11 Junho 2018 17:45:00

Pesquisa de intenção de compra registrou queda de 0,7% no valor do presente para a data. Varejo ainda se recupera da paralisação dos caminhoneiros

Murici Balbinot - Rede Catarinense de Notícias/RCN
Foto: Joel Vargas/PMPA

FLORIANÓPOLIS - Segundo estudos de intenção de compras, os consumidores catarinenses devem ser cautelosos na aquisição de presentes para o Dia dos Namorados. O setor de varejo estima que os onze dias de paralisação dos caminhoneiros, que causou custos extras no bolso da população, vão limitar as vendas em 2018. Mesmo assim, a data é vista com otimismo por aquecer novamente o comércio.

O gasto médio será de R$ 173,76, segundo pesquisa da Federação do Comércio de Bens, Serviços e Turismo de Santa Catarina (Fecomércio-SC). O dado representa uma queda de 0,7% em relação ao ano passado, quando foi registrado gasto médio de R$ 175,01. O maior gasto é esperado em Florianópolis (R$ 200,06) e o menor em Chapecó (R$ 149,43).
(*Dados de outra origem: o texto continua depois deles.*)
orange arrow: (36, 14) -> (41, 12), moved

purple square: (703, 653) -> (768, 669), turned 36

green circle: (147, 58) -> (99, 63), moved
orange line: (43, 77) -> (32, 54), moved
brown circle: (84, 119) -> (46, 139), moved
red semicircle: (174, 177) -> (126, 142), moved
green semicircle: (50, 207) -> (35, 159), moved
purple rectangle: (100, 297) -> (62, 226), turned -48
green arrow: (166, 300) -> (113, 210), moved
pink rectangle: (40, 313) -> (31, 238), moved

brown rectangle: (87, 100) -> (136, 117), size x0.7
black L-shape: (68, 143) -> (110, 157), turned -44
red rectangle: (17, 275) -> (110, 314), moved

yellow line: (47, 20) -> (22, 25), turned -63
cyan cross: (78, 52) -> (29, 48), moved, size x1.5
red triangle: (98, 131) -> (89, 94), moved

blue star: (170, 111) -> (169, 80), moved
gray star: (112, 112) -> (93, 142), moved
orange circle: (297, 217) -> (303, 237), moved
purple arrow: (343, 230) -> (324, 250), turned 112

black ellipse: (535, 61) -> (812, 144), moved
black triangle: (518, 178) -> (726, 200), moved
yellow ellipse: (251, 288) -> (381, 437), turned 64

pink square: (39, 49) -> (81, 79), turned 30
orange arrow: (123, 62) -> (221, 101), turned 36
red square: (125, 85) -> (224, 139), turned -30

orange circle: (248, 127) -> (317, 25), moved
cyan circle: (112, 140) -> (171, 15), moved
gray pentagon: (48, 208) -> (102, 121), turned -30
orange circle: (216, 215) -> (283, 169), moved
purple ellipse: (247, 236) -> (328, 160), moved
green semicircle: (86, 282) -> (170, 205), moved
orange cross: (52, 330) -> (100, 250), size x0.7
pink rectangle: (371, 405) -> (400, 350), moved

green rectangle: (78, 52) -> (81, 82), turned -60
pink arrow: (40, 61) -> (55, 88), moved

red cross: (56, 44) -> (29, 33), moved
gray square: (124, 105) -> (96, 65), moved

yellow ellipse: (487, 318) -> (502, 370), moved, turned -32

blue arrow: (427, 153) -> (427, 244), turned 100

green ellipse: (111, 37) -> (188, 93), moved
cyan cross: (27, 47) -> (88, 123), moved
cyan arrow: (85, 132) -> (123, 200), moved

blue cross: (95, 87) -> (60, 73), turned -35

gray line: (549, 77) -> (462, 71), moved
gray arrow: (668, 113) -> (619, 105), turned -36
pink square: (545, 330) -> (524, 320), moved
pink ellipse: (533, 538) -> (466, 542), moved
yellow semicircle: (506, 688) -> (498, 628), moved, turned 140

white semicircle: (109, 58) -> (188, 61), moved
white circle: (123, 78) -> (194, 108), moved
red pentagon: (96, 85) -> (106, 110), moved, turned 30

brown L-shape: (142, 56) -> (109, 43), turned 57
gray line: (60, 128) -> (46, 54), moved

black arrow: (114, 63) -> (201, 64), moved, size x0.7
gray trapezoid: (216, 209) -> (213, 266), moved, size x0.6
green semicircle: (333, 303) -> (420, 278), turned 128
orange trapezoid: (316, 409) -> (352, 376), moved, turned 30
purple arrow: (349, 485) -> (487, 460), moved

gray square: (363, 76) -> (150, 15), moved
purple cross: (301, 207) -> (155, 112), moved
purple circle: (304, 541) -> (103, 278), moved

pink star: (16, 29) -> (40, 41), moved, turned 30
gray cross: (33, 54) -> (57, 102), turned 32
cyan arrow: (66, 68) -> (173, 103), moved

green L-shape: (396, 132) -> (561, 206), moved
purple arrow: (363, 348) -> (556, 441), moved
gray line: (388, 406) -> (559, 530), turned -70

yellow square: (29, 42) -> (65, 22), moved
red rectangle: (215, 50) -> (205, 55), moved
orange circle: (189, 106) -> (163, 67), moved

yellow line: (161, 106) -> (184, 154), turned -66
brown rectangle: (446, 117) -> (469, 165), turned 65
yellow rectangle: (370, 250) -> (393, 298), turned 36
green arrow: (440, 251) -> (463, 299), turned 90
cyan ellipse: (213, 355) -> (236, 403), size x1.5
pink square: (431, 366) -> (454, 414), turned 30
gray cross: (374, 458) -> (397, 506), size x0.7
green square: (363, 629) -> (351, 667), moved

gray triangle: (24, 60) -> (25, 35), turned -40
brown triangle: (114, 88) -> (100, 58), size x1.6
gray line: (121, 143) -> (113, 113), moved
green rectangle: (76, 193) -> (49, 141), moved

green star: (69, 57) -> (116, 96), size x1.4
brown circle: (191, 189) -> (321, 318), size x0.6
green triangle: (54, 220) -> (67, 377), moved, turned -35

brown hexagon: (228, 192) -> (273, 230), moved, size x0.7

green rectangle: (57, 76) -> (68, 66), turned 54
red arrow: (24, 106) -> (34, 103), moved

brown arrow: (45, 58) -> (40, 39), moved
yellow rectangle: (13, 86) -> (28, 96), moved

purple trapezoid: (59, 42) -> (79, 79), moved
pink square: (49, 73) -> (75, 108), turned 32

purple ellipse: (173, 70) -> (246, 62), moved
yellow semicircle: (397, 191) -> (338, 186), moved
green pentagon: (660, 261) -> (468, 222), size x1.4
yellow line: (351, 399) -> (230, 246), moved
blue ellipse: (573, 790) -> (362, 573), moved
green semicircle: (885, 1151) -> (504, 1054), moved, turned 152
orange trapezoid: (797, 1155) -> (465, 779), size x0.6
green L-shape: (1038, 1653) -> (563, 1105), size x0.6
Entre os consumidores entrevistados, 42,8% disse que consideram a própria situação financeira como positiva, contra 21,1% que avaliam como negativa. As preferências de pagamento são à vista (58%), crédito (15,6%) e débito (14,4%). O local preferido para adquirir o presente é o comércio de rua (69%). "Os empresários estão confiantes que a data reaquecerá as vendas, após a queda brusca no movimento e no faturamento das lojas com a paralisação dos caminhoneiros. Outro excelente indicador na data é a intenção de pagamento à vista (cerca de 60% das compras), que injetará dinheiro no comércio neste momento de recuperação", diz o presidente da Fecomércio-SC, Bruno Breithaupt.

Para a Federação das Câmaras dos Dirigentes Lojistas de Santa Catarina (FCDL/SC), a tendência é de que muitos consumidores optem por jantares em casa, o que deve movimentar o setor de supermercados. Além disso, itens de perfumaria e cosméticos, confecções, calçados e acessórios devem liderar a preferência de presentes. O presidente da FCDL/SC, Ivan Roberto Tauffer, diz que a chegada do inverno contribui para amenizar as perdas no comércio, após as perdas pelo desabastecimento. "Nossa perspectiva de crescimento nas vendas é semelhante à de 2017, com crescimento na ordem de 1% a 1,5%", analisa.